[Stored data entries]
☆ ☆ ☆ ☆ ☆

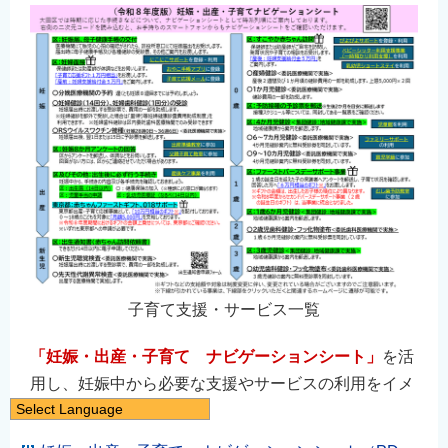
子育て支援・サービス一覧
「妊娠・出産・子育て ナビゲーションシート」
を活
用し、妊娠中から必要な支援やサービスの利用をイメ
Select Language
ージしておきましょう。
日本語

☆ ☆ ☆ ☆ ☆

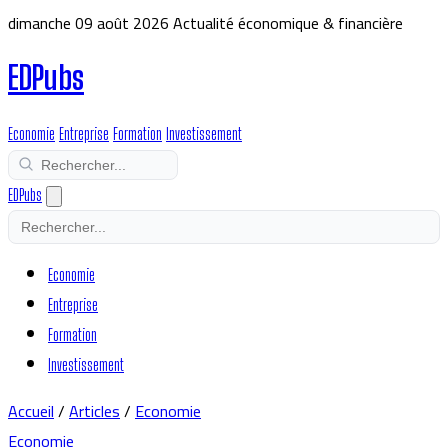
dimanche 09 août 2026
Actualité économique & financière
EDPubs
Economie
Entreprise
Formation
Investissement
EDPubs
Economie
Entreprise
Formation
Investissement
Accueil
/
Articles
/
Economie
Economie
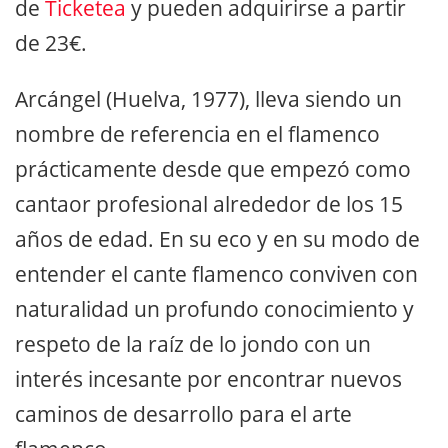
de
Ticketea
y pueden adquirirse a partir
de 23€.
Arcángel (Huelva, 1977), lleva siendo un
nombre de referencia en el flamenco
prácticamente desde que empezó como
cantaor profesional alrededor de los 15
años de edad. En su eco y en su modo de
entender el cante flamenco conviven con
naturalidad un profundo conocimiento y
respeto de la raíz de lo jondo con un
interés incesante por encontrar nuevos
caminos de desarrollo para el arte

☆ ☆ ☆ ☆ ☆

What the exercise asks:
Every line above that has the string "flamenco" needs to be copied.

Response area:
nombre de referencia en el flamenco
entender el cante flamenco conviven con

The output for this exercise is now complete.